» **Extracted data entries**
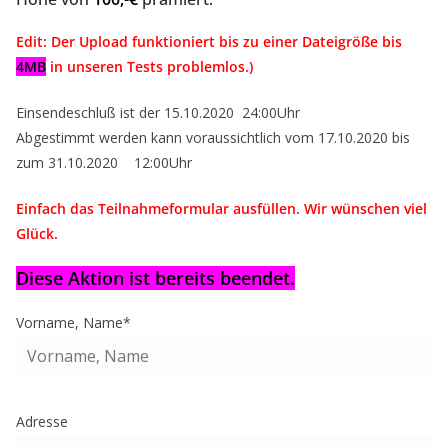
Edit: Der Upload funktioniert bis zu einer Dateigröße bis
4MB
in unseren Tests problemlos.)
Einsendeschluß ist der 15.10.2020 24:00Uhr
Abgestimmt werden kann voraussichtlich vom 17.10.2020 bis
zum 31.10.2020 12:00Uhr
Einfach das Teilnahmeformular ausfüllen. Wir wünschen viel
Glück.
Diese Aktion ist bereits beendet.
Vorname, Name*
Adresse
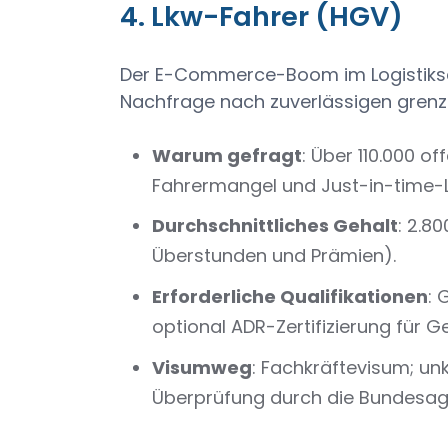
4. Lkw-Fahrer (HGV)
Der E-Commerce-Boom im Logistiksekt
Nachfrage nach zuverlässigen gren
Warum gefragt
: Über 110.000 o
Fahrermangel und Just-in-time-L
Durchschnittliches Gehalt
: 2.8
Überstunden und Prämien).
Erforderliche Qualifikationen
: 
optional ADR-Zertifizierung für G
Visumweg
: Fachkräftevisum; un
Überprüfung durch die Bundesagen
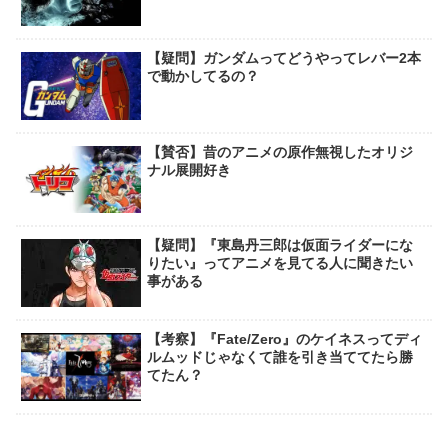
【疑問】ガンダムってどうやってレバー2本
で動かしてるの？
【賛否】昔のアニメの原作無視したオリジ
ナル展開好き
【疑問】『東島丹三郎は仮面ライダーにな
りたい』ってアニメを見てる人に聞きたい
事がある
【考察】『Fate/Zero』のケイネスってディ
ルムッドじゃなくて誰を引き当ててたら勝
てたん？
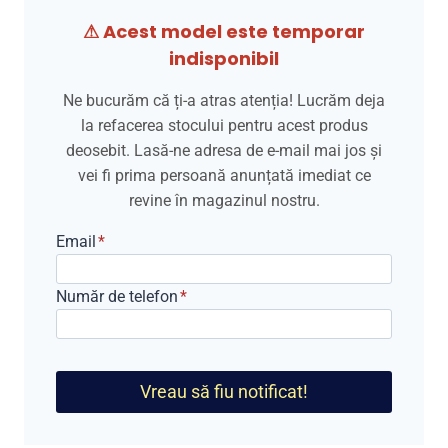
⚠ Acest model este temporar
indisponibil
Ne bucurăm că ți-a atras atenția! Lucrăm deja
la refacerea stocului pentru acest produs
deosebit. Lasă-ne adresa de e-mail mai jos și
vei fi prima persoană anunțată imediat ce
revine în magazinul nostru.
Email
*
Număr de telefon
*
Vreau să fiu notificat!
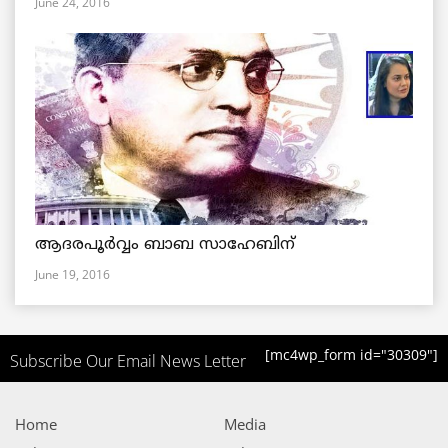
June 24, 2016
ആദരപൂര്‍വ്വം ബാബ സാഹേബിന്
June 19, 2016
[mc4wp_form id="30309"]
Subscribe Our Email News Letter
Home
Media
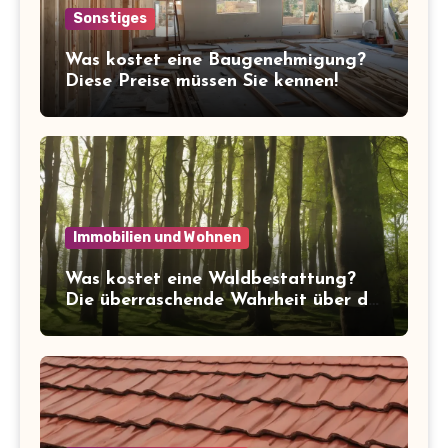
Sonstiges
Was kostet eine Baugenehmigung?
Diese Preise müssen Sie kennen!
Immobilien und Wohnen
Was kostet eine Waldbestattung?
Die überraschende Wahrheit über die
Kosten der letzten Ruhe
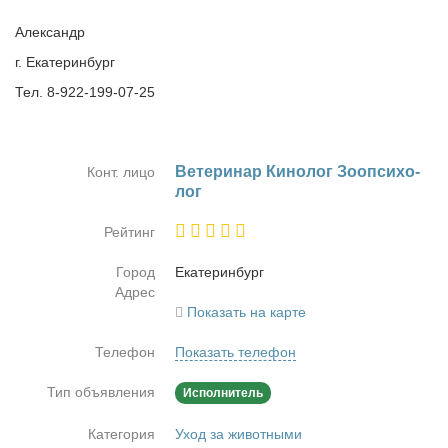
Александр
г. Екатеринбург
Тел. 8-922-199-07-25
Ве­те­ри­нар Ки­но­лог Зоо­пси­хо­
Конт. лицо
лог
Рейтинг
Город
Ека­те­рин­бург
Адрес
Показать на карте
Телефон
Показать телефон
Тип объявления
Исполнитель
Категория
Уход за животными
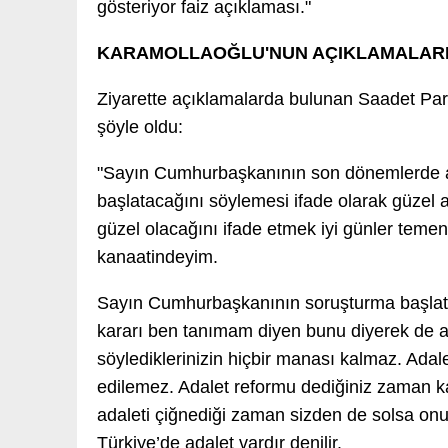
gösteriyor faiz açıklaması."
KARAMOLLAOĞLU'NUN AÇIKLAMALAR
Ziyarette açıklamalarda bulunan Saadet Par
şöyle oldu:
"Sayın Cumhurbaşkanının son dönemlerde ad
başlatacağını söylemesi ifade olarak güzel 
güzel olacağını ifade etmek iyi günler temen
kanaatindeyim.
Sayın Cumhurbaşkanının soruşturma başlatac
kararı ben tanımam diyen bunu diyerek de ana
söylediklerinizin hiçbir manası kalmaz. Adal
edilemez. Adalet reformu dediğiniz zaman ka
adaleti çiğnediği zaman sizden de solsa on
Türkiye’de adalet vardır denilir.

» **The task**
The preceding entries are to be written out again exactly, with the pictures removed.

» **Exercise response**
Edit: Der Upload funktioniert bis zu einer Dateigröße bis
4MB
in unseren Tests problemlos.)
Einsendeschluß ist der 15.10.2020 24:00Uhr
Abgestimmt werden kann voraussichtlich vom 17.10.2020 bis
zum 31.10.2020 12:00Uhr
Einfach das Teilnahmeformular ausfüllen. Wir wünschen viel
Glück.
Diese Aktion ist bereits beendet.
Vorname, Name*
Adresse
4. Lkw-Fahrer (HGV)
Der E-Commerce-Boom im Logistiksekt
Nachfrage nach zuverlässigen gren
Warum gefragt
: Über 110.000 o
Fahrermangel und Just-in-time-L
Durchschnittliches Gehalt
: 2.8
Überstunden und Prämien).
Erforderliche Qualifikationen
: 
optional ADR-Zertifizierung für G
Visumweg
: Fachkräftevisum; un
Überprüfung durch die Bundesagen
【疑問】ガンダムってどうやってレバー2本
で動かしてるの？
【賛否】昔のアニメの原作無視したオリジ
ナル展開好き
【疑問】『東島丹三郎は仮面ライダーにな
りたい』ってアニメを見てる人に聞きたい
事がある
【考察】『Fate/Zero』のケイネスってディ
ルムッドじゃなくて誰を引き当ててたら勝
てたん？
⚠ Acest model este temporar
indisponibil
Ne bucurăm că ți-a atras atenția! Lucrăm deja
la refacerea stocului pentru acest produs
deosebit. Lasă-ne adresa de e-mail mai jos și
vei fi prima persoană anunțată imediat ce
revine în magazinul nostru.
Email
*
Număr de telefon
*
Vreau să fiu notificat!
June 24, 2016
ആദരപൂര്‍വ്വം ബാബ സാഹേബിന്
June 19, 2016
[mc4wp_form id="30309"]
Subscribe Our Email News Letter
Home
Media
Sonstiges
Was kostet eine Baugenehmigung?
Diese Preise müssen Sie kennen!
Immobilien und Wohnen
Was kostet eine Waldbestattung?
Die überraschende Wahrheit über die
Kosten der letzten Ruhe
Александр
г. Екатеринбург
Тел. 8-922-199-07-25
Ве­те­ри­нар Ки­но­лог Зоо­пси­хо­
Конт. лицо
лог
Рейтинг
Город
Ека­те­рин­бург
Адрес
Показать на карте
Телефон
Показать телефон
Тип объявления
Исполнитель
Категория
Уход за животными
gösteriyor faiz açıklaması."
KARAMOLLAOĞLU'NUN AÇIKLAMALAR
Ziyarette açıklamalarda bulunan Saadet Par
şöyle oldu:
"Sayın Cumhurbaşkanının son dönemlerde ad
başlatacağını söylemesi ifade olarak güzel 
güzel olacağını ifade etmek iyi günler temen
kanaatindeyim.
Sayın Cumhurbaşkanının soruşturma başlatac
kararı ben tanımam diyen bunu diyerek de ana
söylediklerinizin hiçbir manası kalmaz. Adal
edilemez. Adalet reformu dediğiniz zaman ka
adaleti çiğnediği zaman sizden de solsa on
Türkiye’de adalet vardır denilir.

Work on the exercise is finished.